The boys all get on well together but a tragic event soon creates a hunger for revenge and the way in which Tre responds is guaranteed to have enormous implications for his future as well as providing an acid test for how successful his father's mentoring has actually been.

None of the boys grew up in a conventional family environment as their fathers were all absent for most of their lives and this put them in grave danger of ending up in gangs. This point is made strongly but their relationships with their mothers were also dysfunctional in different ways with Doughboy losing out the most and as a result, growing up with an inherent disrespect for women.

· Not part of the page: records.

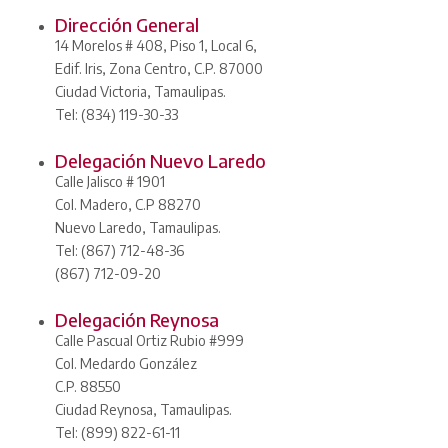
Dirección General
14 Morelos # 408, Piso 1, Local 6,
Edif. Iris, Zona Centro, C.P. 87000
Ciudad Victoria, Tamaulipas.
Tel: (834) 119-30-33
Delegación Nuevo Laredo
Calle Jalisco # 1901
Col. Madero, C.P 88270
Nuevo Laredo, Tamaulipas.
Tel: (867) 712-48-36
(867) 712-09-20
Delegación Reynosa
Calle Pascual Ortiz Rubio #999
Col. Medardo González
C.P. 88550
Ciudad Reynosa, Tamaulipas.
Tel: (899) 822-61-11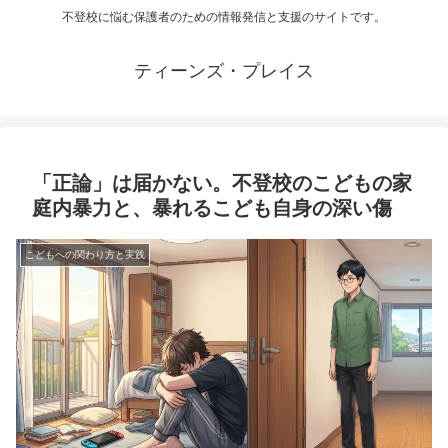
不登校に悩む保護者のための情報発信と支援のサイトです。
ティーンズ・プレイス
「正論」は届かない。不登校のこどもの家
庭内暴力と、暴れるこども自身の深い傷
こどもへの関わり方と実践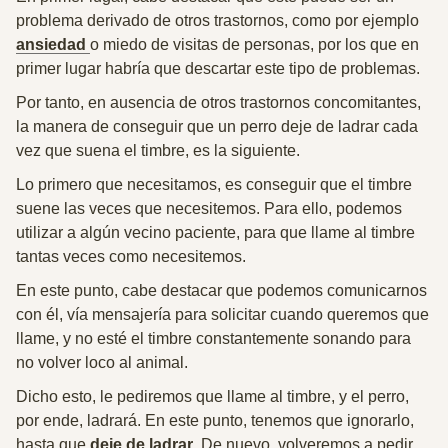
problema derivado de otros trastornos, como por ejemplo
ansiedad
o miedo de visitas de personas
, por los que en
primer lugar habría que descartar este tipo de problemas.
Por tanto, en ausencia de otros trastornos concomitantes,
la manera de conseguir que un perro deje de ladrar cada
vez que suena el timbre, es la siguiente.
Lo primero que necesitamos, es conseguir que el timbre
suene las veces que necesitemos. Para ello,
podemos
utilizar a algún vecino paciente, para que llame al timbre
tantas veces como necesitemos.
En este punto, cabe destacar que podemos comunicarnos
con él, vía mensajería para solicitar cuando queremos que
llame, y no esté el timbre constantemente sonando para
no volver loco al animal.
Dicho esto, le pediremos que llame al timbre, y el perro,
por ende, ladrará. En este punto,
tenemos que ignorarlo,
hasta que
deje de ladrar
.
De nuevo, volveremos a pedir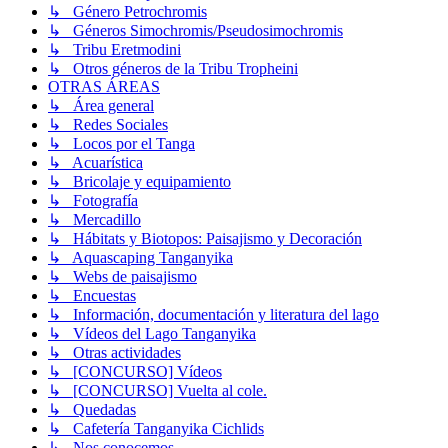
↳ Género Petrochromis
↳ Géneros Simochromis/Pseudosimochromis
↳ Tribu Eretmodini
↳ Otros géneros de la Tribu Tropheini
OTRAS ÁREAS
↳ Área general
↳ Redes Sociales
↳ Locos por el Tanga
↳ Acuarística
↳ Bricolaje y equipamiento
↳ Fotografía
↳ Mercadillo
↳ Hábitats y Biotopos: Paisajismo y Decoración
↳ Aquascaping Tanganyika
↳ Webs de paisajismo
↳ Encuestas
↳ Información, documentación y literatura del lago
↳ Vídeos del Lago Tanganyika
↳ Otras actividades
↳ [CONCURSO] Vídeos
↳ [CONCURSO] Vuelta al cole.
↳ Quedadas
↳ Cafetería Tanganyika Cichlids
↳ Nos conocemos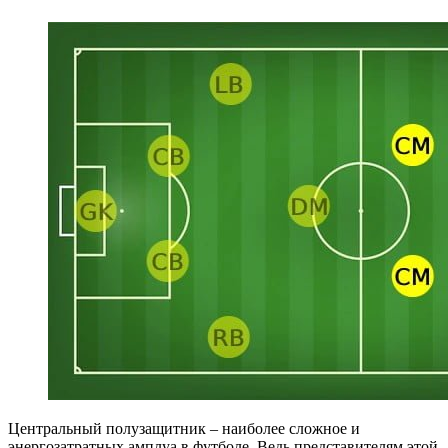
Центральный полузащитник – наиболее сложное и
энергозатратных амплуа в футболе. Ведь представителям этой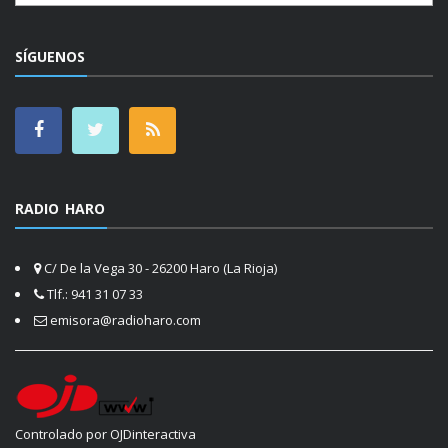
SÍGUENOS
RADIO HARO
C/ De la Vega 30 - 26200 Haro (La Rioja)
Tlf.: 941 31 07 33
emisora@radioharo.com
Controlado por OJDinteractiva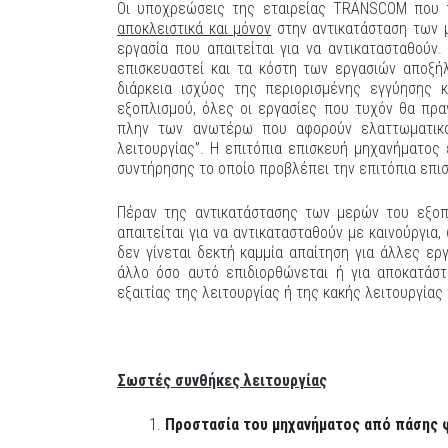
Οι υποχρεώσεις της εταιρείας TRANSCOM που πρ
αποκλειστικά και μόνον
στην αντικατάσταση των 
εργασία που απαιτείται για να αντικατασταθού
επισκευαστεί και τα κόστη των εργασιών αποξή
διάρκεια ισχύος της περιορισμένης εγγύησης 
εξοπλισμού, όλες οι εργασίες που τυχόν θα πρ
πλην των ανωτέρω που αφορούν ελαττωματικά
λειτουργίας”. Η επιτόπια επισκευή μηχανήματος
συντήρησης το οποίο προβλέπει την επιτόπια επι
Πέραν της αντικατάστασης των μερών του εξοπ
απαιτείται για να αντικατασταθούν με καινούργια,
δεν γίνεται δεκτή καμμία απαίτηση για άλλες ερ
άλλο όσο αυτό επιδιορθώνεται ή για αποκατάσ
εξαιτίας της λειτουργίας ή της κακής λειτουργίας
Σωστές συνθήκες λειτουργίας
Προστασία του μηχανήματος από πάσης 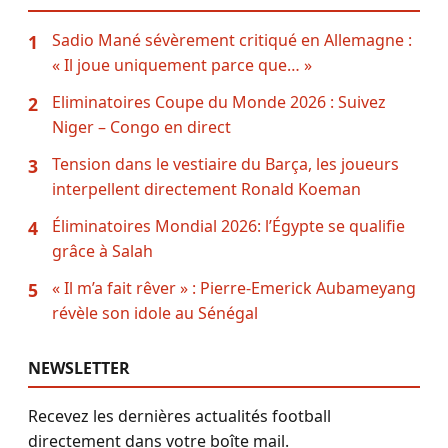
Sadio Mané sévèrement critiqué en Allemagne :
1
« Il joue uniquement parce que… »
Eliminatoires Coupe du Monde 2026 : Suivez
2
Niger – Congo en direct
Tension dans le vestiaire du Barça, les joueurs
3
interpellent directement Ronald Koeman
Éliminatoires Mondial 2026: l’Égypte se qualifie
4
grâce à Salah
« Il m’a fait rêver » : Pierre-Emerick Aubameyang
5
révèle son idole au Sénégal
NEWSLETTER
Recevez les dernières actualités football
directement dans votre boîte mail.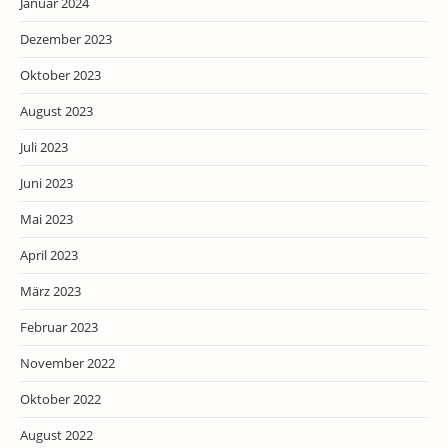
Januar 2024
Dezember 2023
Oktober 2023
August 2023
Juli 2023
Juni 2023
Mai 2023
April 2023
März 2023
Februar 2023
November 2022
Oktober 2022
August 2022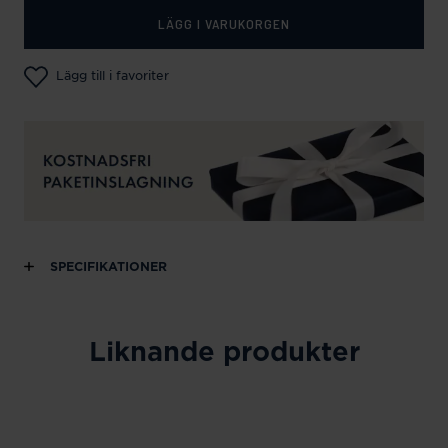
LÄGG I VARUKORGEN
Lägg till i favoriter
SPECIFIKATIONER
Liknande produkter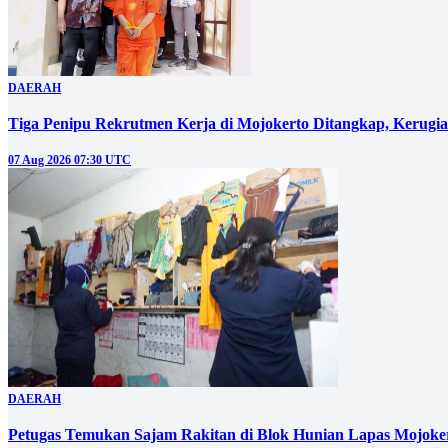
DAERAH
Tiga Penipu Rekrutmen Kerja di Mojokerto Ditangkap, Kerugi
07 Aug 2026 07:30 UTC
DAERAH
Petugas Temukan Sajam Rakitan di Blok Hunian Lapas Mojoke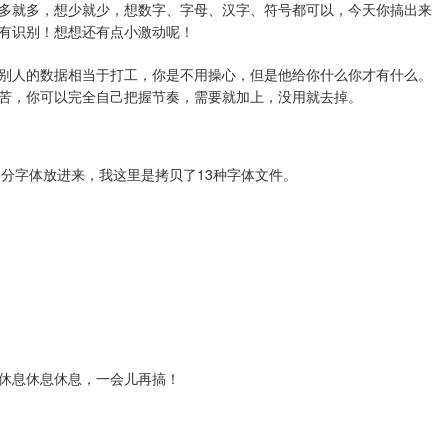
多就多，想少就少，想数字、字母、汉字、符号都可以，今天你搞出来
有识别！想想还有点小激动呢！
别人的数据相当于打工，你是不用操心，但是他给你什么你才有什么。
苦，你可以完全自己把握节奏，需要就加上，没用就去掉。
一部分字体放进来，我这里是拷贝了13种字体文件。
休息休息休息，一会儿再搞！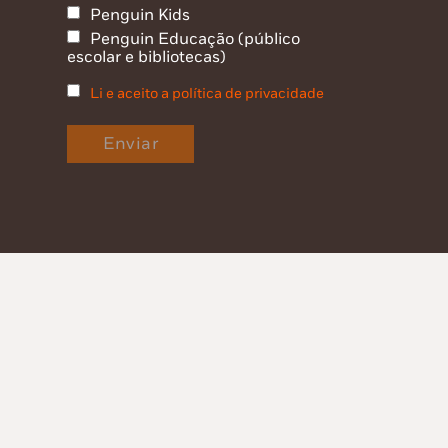
Penguin Kids
Penguin Educação (público
escolar e bibliotecas)
Li e aceito a política de privacidade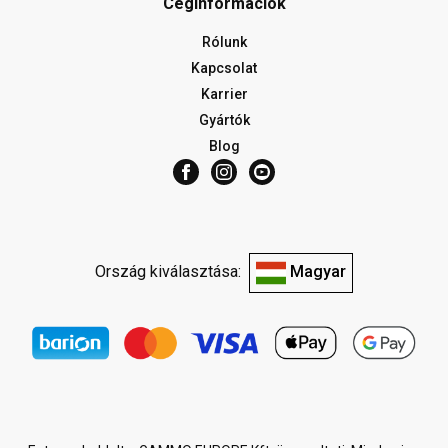
Céginformációk
Rólunk
Kapcsolat
Karrier
Gyártók
Blog
Ország kiválasztása:
Magyar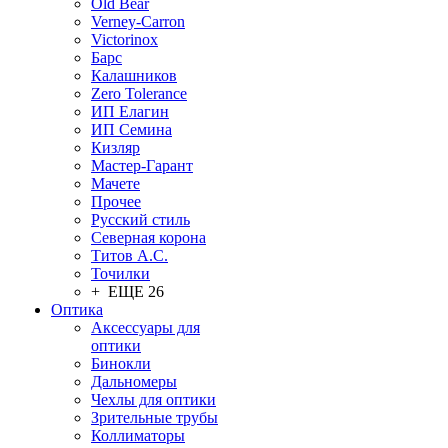
Old Bear
Verney-Carron
Victorinox
Барс
Калашников
Zero Tolerance
ИП Елагин
ИП Семина
Кизляр
Мастер-Гарант
Мачете
Прочее
Русский стиль
Северная корона
Титов А.С.
Точилки
+ ЕЩЕ 26
Оптика
Аксессуары для
оптики
Бинокли
Дальномеры
Чехлы для оптики
Зрительные трубы
Коллиматоры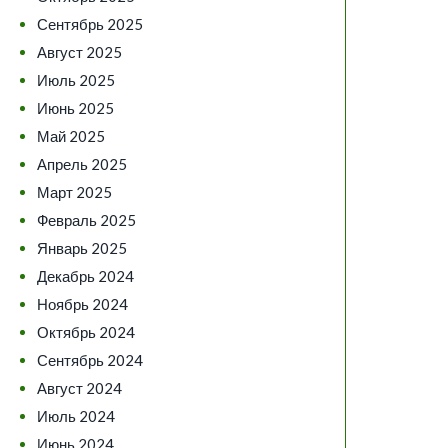
Сентябрь 2025
Август 2025
Июль 2025
Июнь 2025
Май 2025
Апрель 2025
Март 2025
Февраль 2025
Январь 2025
Декабрь 2024
Ноябрь 2024
Октябрь 2024
Сентябрь 2024
Август 2024
Июль 2024
Июнь 2024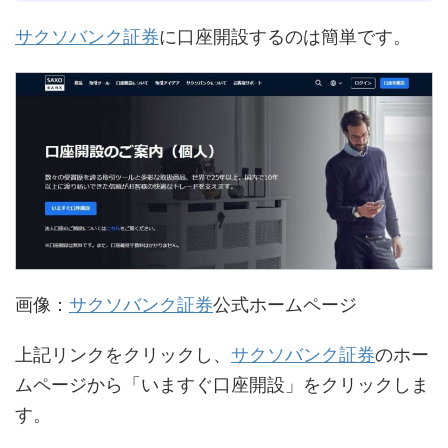
サクソバンク証券
に口座開設するのは簡単です。
画像：
サクソバンク証券
公式ホームページ
上記リンクをクリックし、
サクソバンク証券
のホー
ムページから「いますぐ口座開設」をクリックしま
す。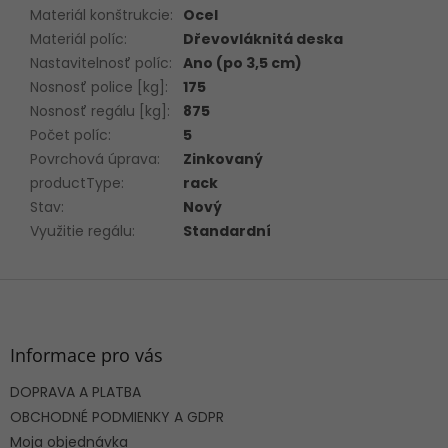
Materiál konštrukcie
:
Ocel
Materiál políc
:
Dřevovláknitá deska
Nastavitelnosť políc
:
Ano (po 3,5 cm)
Nosnosť police [kg]
:
175
Nosnosť regálu [kg]
:
875
Počet políc
:
5
Povrchová úprava
:
Zinkovaný
productType
:
rack
Stav
:
Nový
Využitie regálu
:
Standardní
Z
á
p
ä
Informace pro vás
t
DOPRAVA A PLATBA
i
e
OBCHODNÉ PODMIENKY A GDPR
Moja objednávka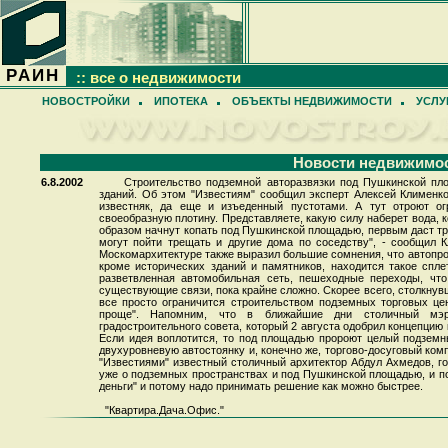
РАИН
:: все о недвижимости
НОВОСТРОЙКИ
ИПОТЕКА
ОБЪЕКТЫ НЕДВИЖИМОСТИ
УСЛУ
Новости недвижимо
6.8.2002
Строительство подземной авторазвязки под Пушкинской пл
зданий. Об этом "Известиям" сообщил эксперт Алексей Клименко.
известняк, да еще и изъеденный пустотами. А тут отроют ог
своеобразную плотину. Представляете, какую силу наберет вода, 
образом начнут копать под Пушкинской площадью, первым даст т
могут пойти трещать и другие дома по соседству", - сообщил К
Москомархитектуре также выразил большие сомнения, что автопро
кроме исторических зданий и памятников, находится такое спле
разветвленная автомобильная сеть, пешеходные переходы, что
существующие связи, пока крайне сложно. Скорее всего, столкну
все просто ограничится строительством подземных торговых цент
проще". Напомним, что в ближайшие дни столичный мэр
градостроительного совета, который 2 августа одобрил концепци
Если идея воплотится, то под площадью пророют целый подземны
двухуровневую автостоянку и, конечно же, торгово-досуговый компл
"Известиями" известный столичный архитектор Абдул Ахмедов, го
уже о подземных пространствах и под Пушкинской площадью, и по
деньги" и потому надо принимать решение как можно быстрее.
"Квартира.Дача.Офис."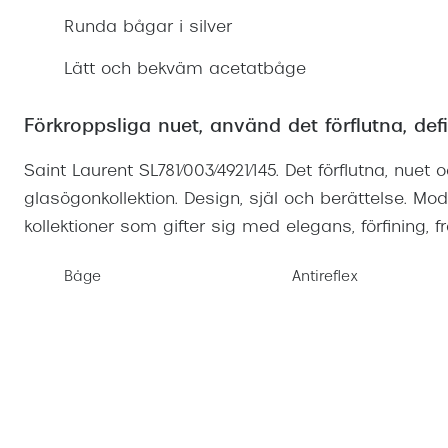
Mitt Synoptik
Boka synundersökning
Runda bågar i silver
Hitta butik-boka tid
Transitions®
Cat eye solgl
Prova linser
terminal-/skyddsglasögon
Abonnemang
Lätt och bekväm acetatbåge
Progressiva g
Dygnet-runt-li
30% på utvalda linser
Abonnemang glasögon
Enkelslipade g
Myter om konta
Förkroppsliga nuet, använd det förflutna, def
Abonnemang glasögon barn
Saint Laurent SL781/003/4921/145. Det förflutna, nuet
glasögonkollektion. Design, själ och berättelse. M
kollektioner som gifter sig med elegans, förfining, fr
Båge
Antireflex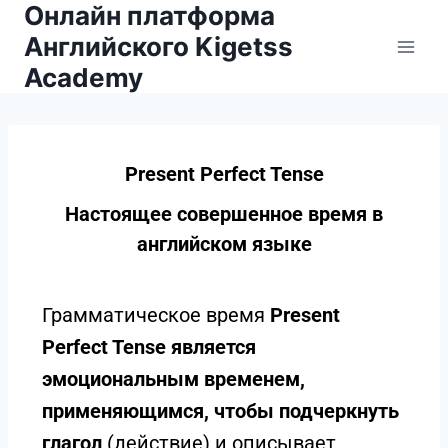
Онлайн платформа
Английского Kigetss
Academy
Present Perfect Tense
Настоящее совершенное время в
английском языке
Грамматическое время
Present
Perfect Tense является
эмоциональным временем,
применяющимся, чтобы подчеркнуть
глагол
(действие) и описывает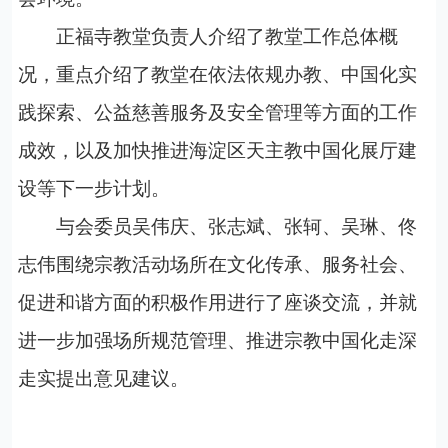
正福寺教堂负责人介绍了教堂工作总体概
况，重点介绍了教堂在依法依规办教、
中国化实
践探索、公益慈善服务及安全管理等方面的工作
成效，以及加快推进海淀区天主教中国化展厅建
设等下一步计划。
与会委员吴伟庆、张志斌、张轲、吴琳、佟
志伟围绕宗教活动场所在文化传承、服务社会、
促进和谐方面的积极作用进行了座谈交流，并就
进一步加强场所规范管理、推进宗教中国化走深
走实提出意见建议。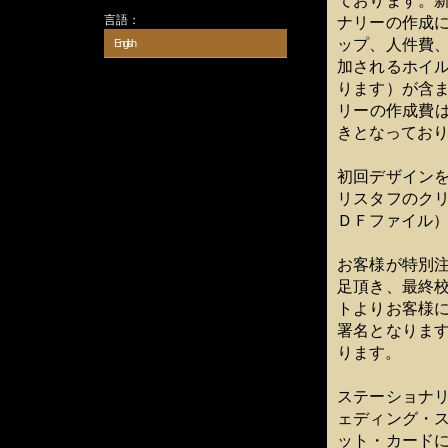
ております。
言語：
ナリーの作成
ップ、人件費
English
加されるホイ
ります）が含
リーの作成費は
きとなってお
初回デザイン
リスタフのク
ＤＦファイル
お客様が特別
足頂き、最終
トよりお客様
署名となりま
ります。
ステーショナ
ェディング・
ット・カード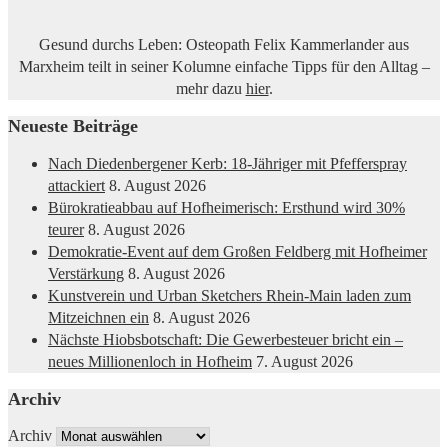
Gesund durchs Leben: Osteopath Felix Kammerlander aus
Marxheim teilt in seiner Kolumne einfache Tipps für den Alltag –
mehr dazu
hier
.
Neueste Beiträge
Nach Diedenbergener Kerb: 18-Jähriger mit Pfefferspray
attackiert
8. August 2026
Bürokratieabbau auf Hofheimerisch: Ersthund wird 30%
teurer
8. August 2026
Demokratie-Event auf dem Großen Feldberg mit Hofheimer
Verstärkung
8. August 2026
Kunstverein und Urban Sketchers Rhein-Main laden zum
Mitzeichnen ein
8. August 2026
Nächste Hiobsbotschaft: Die Gewerbesteuer bricht ein –
neues Millionenloch in Hofheim
7. August 2026
Archiv
Archiv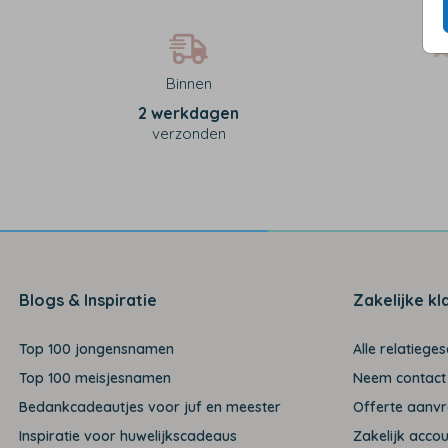
Binnen
2 werkdagen
verzonden
Blogs & Inspiratie
Zakelijke kl
Top 100 jongensnamen
Alle relatiege
Top 100 meisjesnamen
Neem contact
Bedankcadeautjes voor juf en meester
Offerte aanv
Inspiratie voor huwelijkscadeaus
Zakelijk acco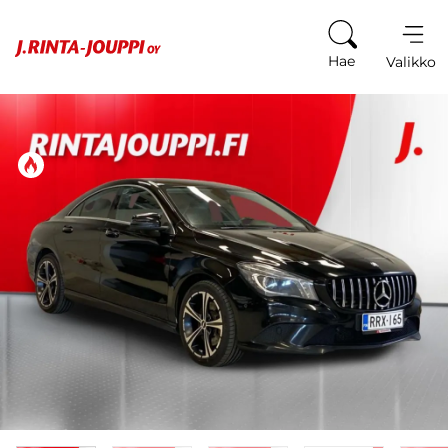
Siirry sisältöön
Hae
Valikko
Tästä ajoneuvosta on kiinnostunut 246 henkilöä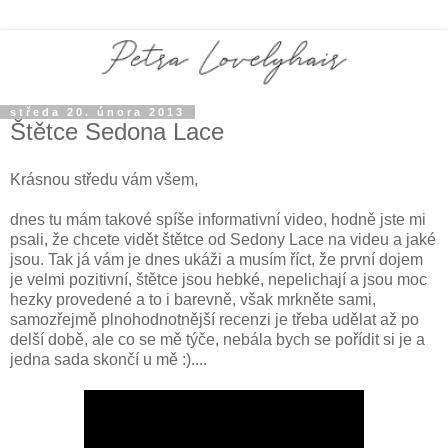
středa 20. února 2013
Štětce Sedona Lace
Krásnou středu vám všem,
dnes tu mám takové spíše informativní video, hodně jste mi
psali, že chcete vidět štětce od Sedony Lace na videu a jaké
jsou. Tak já vám je dnes ukáži a musím říct, že první dojem
je velmi pozitivní, štětce jsou hebké, nepelichají a jsou moc
hezky provedené a to i barevně, však mrkněte sami,
samozřejmě plnohodnotnější recenzi je třeba udělat až po
delší době, ale co se mě týče, nebála bych se pořídit si je a
jedna sada skončí u mě :)....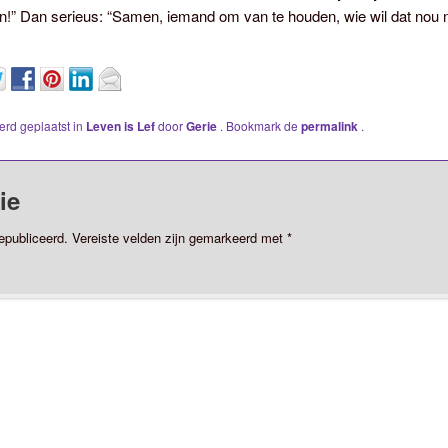
!” Dan serieus: “Samen, iemand om van te houden, wie wil dat nou n
werd geplaatst in
Leven is Lef
door
Gerie
. Bookmark de
permalink
.
ie
epubliceerd.
Vereiste velden zijn gemarkeerd met
*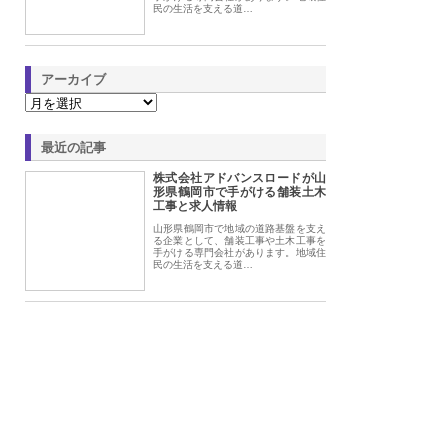
民の生活を支える道…
アーカイブ
最近の記事
株式会社アドバンスロードが山
形県鶴岡市で手がける舗装土木
工事と求人情報
山形県鶴岡市で地域の道路基盤を支え
る企業として、舗装工事や土木工事を
手がける専門会社があります。地域住
民の生活を支える道…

"Boyz n The Hood" depicts Crenshaw as a neighbourhood where life is cheap and guns, gangs and drugs are always in evidence, as are the seemingly ever-present police helicopters that contribute so strongly to the place feeling and looking like a war zone. The ways in which this is done on-screen are incredibly powerful and realistic. Equally powerful, however, is the way in which all the characters are so understandably products of their environment and so well represented by a wonderful cast of actors (especially Ice Cube, Cuba Gooding Jr. and Laurence Fishburne) who make them so relatable.

The fact that this movie is the work of a 23-year-old first-time director/writer is absolutely extraordinary and a great achievement by anyone's standards.